::: Data records
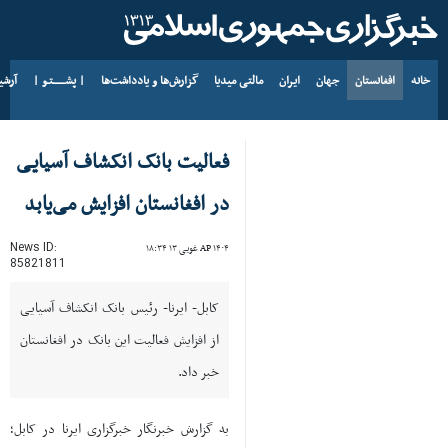
خانه
افغانستان
جهان
ایران
مالتی میدیا
گزارش‌ها و یادداشت‌ها
| پشــــــتـو |
آرش
د AP ۱۴۰۵ د زمری ۱۷
فعالیت بانک انکشاف آسیایی
در افغانستان افزایش می‌یابد
News ID:
AP ۱۴۰۴ غویی ۱۳ ۱۸:۳۴
85821811
کابل- ایرنا- رئیس بانک انکشاف آسیایی
از افزایش فعالیت این بانک در افغانستان
خبر داد.
به گزارش خبرنگار خبرگزاری ایرنا در کابل؛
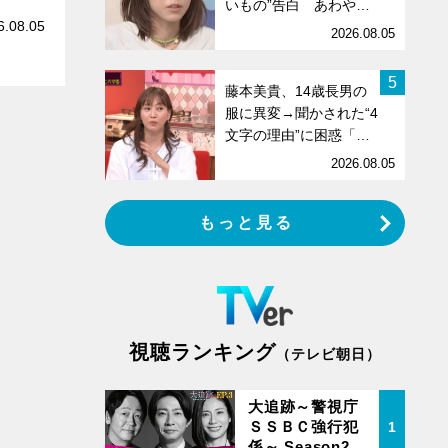
いもの”告白 あわや…
6.08.05
2026.08.05
5
藤本美貴、14歳長男の
服に異変→聞かされた“4
文字の理由”に困惑「…
2026.08.05
もっと見る
視聴ランキング
（テレビ朝日）
大追跡～警視庁
ＳＳＢＣ強行犯
1
係～ Season2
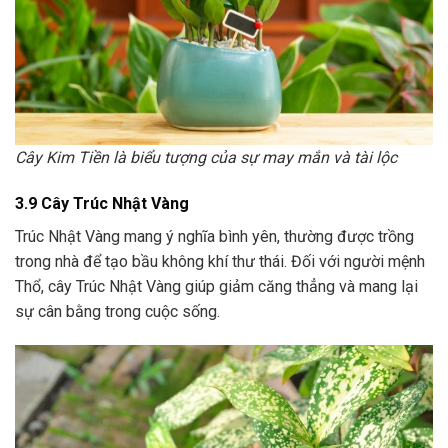
Cây Kim Tiền là biểu tượng của sự may mắn và tài lộc
3.9 Cây Trúc Nhật Vàng
Trúc Nhật Vàng mang ý nghĩa bình yên, thường được trồng
trong nhà để tạo bầu không khí thư thái. Đối với người mệnh
Thổ, cây Trúc Nhật Vàng giúp giảm căng thẳng và mang lại
sự cân bằng trong cuộc sống.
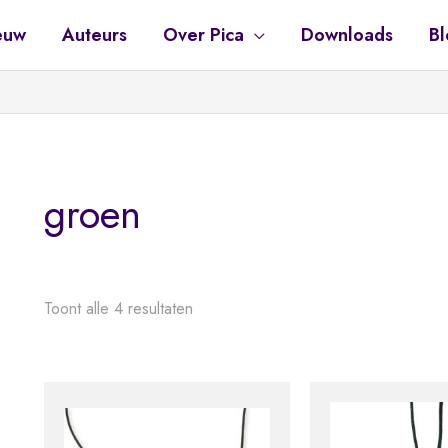
euw
Auteurs
Over Pica
Downloads
Bl
groen
Toont alle 4 resultaten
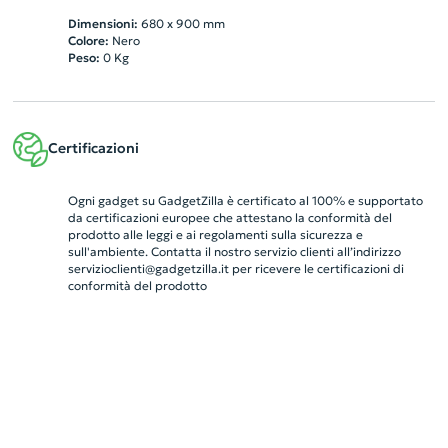
Dimensioni:
680 x 900 mm
Colore:
Nero
Peso:
0
Kg
Certificazioni
Ogni gadget su GadgetZilla è certificato al 100% e supportato
da certificazioni europee che attestano la conformità del
prodotto alle leggi e ai regolamenti sulla sicurezza e
sull'ambiente. Contatta il nostro servizio clienti all’indirizzo
servizioclienti@gadgetzilla.it
per ricevere le certificazioni di
conformità del prodotto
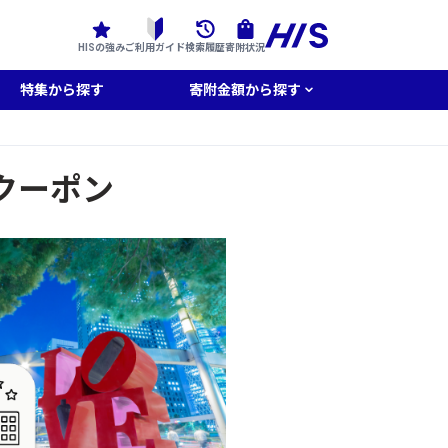
HISの強み
ご利用ガイド
検索履歴
寄附状況
特集から探す
寄附金額から探す
クーポン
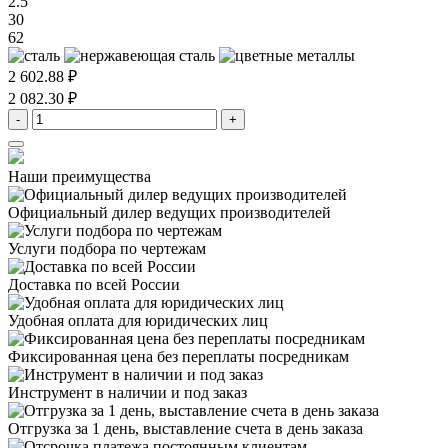
2.5
30
62
2 602.88 ₽
2 082.30 ₽
-
+
Наши преимущества
Официальный дилер
ведущих производителей
Услуги подбора
по чертежам
Доставка
по всей России
Удобная оплата
для юридических лиц
Фиксированная цена
без переплаты посредникам
Инструмент в наличии
и под заказ
Отгрузка за 1 день,
выставление счета в день заказа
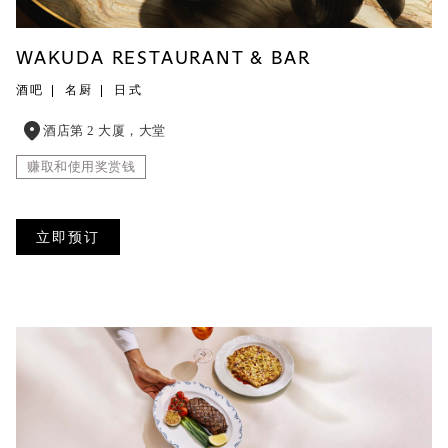
WAKUDA RESTAURANT & BAR
酒吧
名厨
日式
酒店第 2 大厦，大堂
赚取和使用奖赏钱
立即预订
::::::
Although the records above include pictures, the copy must contain only their exact text.

خانه
افغانستان
جهان
ایران
مالتی میدیا
گزارش‌ها و یادداشت‌ها
| پشــــــتـو |
آرش
د AP ۱۴۰۵ د زمری ۱۷
فعالیت بانک انکشاف آسیایی
در افغانستان افزایش می‌یابد
News ID:
AP ۱۴۰۴ غویی ۱۳ ۱۸:۳۴
85821811
کابل- ایرنا- رئیس بانک انکشاف آسیایی
از افزایش فعالیت این بانک در افغانستان
خبر داد.
به گزارش خبرنگار خبرگزاری ایرنا در کابل؛
いもの”告白 あわや…
6.08.05
2026.08.05
5
藤本美貴、14歳長男の
服に異変→聞かされた“4
文字の理由”に困惑「…
2026.08.05
もっと見る
視聴ランキング
（テレビ朝日）
大追跡～警視庁
ＳＳＢＣ強行犯
1
係～ Season2
Cây Kim Tiền là biểu tượng của sự may mắn và tài lộc
3.9 Cây Trúc Nhật Vàng
Trúc Nhật Vàng mang ý nghĩa bình yên, thường được trồng
trong nhà để tạo bầu không khí thư thái. Đối với người mệnh
Thổ, cây Trúc Nhật Vàng giúp giảm căng thẳng và mang lại
sự cân bằng trong cuộc sống.
euw
Auteurs
Over Pica
Downloads
Bl
groen
Toont alle 4 resultaten
Dimensioni:
680 x 900 mm
Colore:
Nero
Peso:
0
Kg
Certificazioni
Ogni gadget su GadgetZilla è certificato al 100% e supportato
da certificazioni europee che attestano la conformità del
prodotto alle leggi e ai regolamenti sulla sicurezza e
sull'ambiente. Contatta il nostro servizio clienti all’indirizzo
servizioclienti@gadgetzilla.it
per ricevere le certificazioni di
conformità del prodotto
HISの強み
ご利用ガイド
検索履歴
寄附状況
特集から探す
寄附金額から探す
クーポン
2.5
30
62
2 602.88 ₽
2 082.30 ₽
-
+
Наши преимущества
Официальный дилер
ведущих производителей
Услуги подбора
по чертежам
Доставка
по всей России
Удобная оплата
для юридических лиц
Фиксированная цена
без переплаты посредникам
Инструмент в наличии
и под заказ
Отгрузка за 1 день,
выставление счета в день заказа
WAKUDA RESTAURANT & BAR
酒吧
名厨
日式
酒店第 2 大厦，大堂
赚取和使用奖赏钱
立即预订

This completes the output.